═══ SUPPLIED ENTRIES ═══

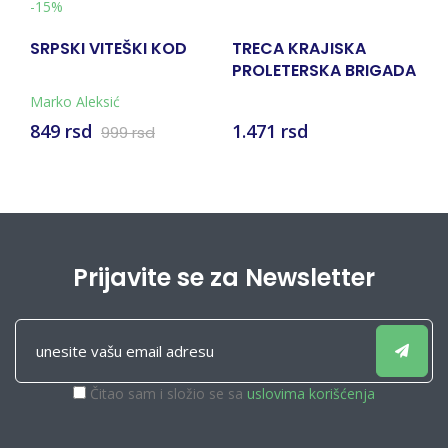
OD
TRECA KRAJISKA
KRAJINA KROZ
PROLETERSKA BRIGADA
VIJEKOVE
- ZBORNIK SJECANJA III
1.471 rsd
2.206 rsd
Prijavite se za Newsletter
Čitao sam i složio se sa
uslovima korišćenja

═══

◆ HOW TO COMPLETE THIS TASK:
All of the lines above should be copied exactly, apart from the pictures.

◆ SOLUTION TO THIS PROBLEM:
OD
TRECA KRAJISKA
KRAJINA KROZ
PROLETERSKA BRIGADA
VIJEKOVE
- ZBORNIK SJECANJA III
1.471 rsd
2.206 rsd
Prijavite se za Newsletter
Čitao sam i složio se sa
uslovima korišćenja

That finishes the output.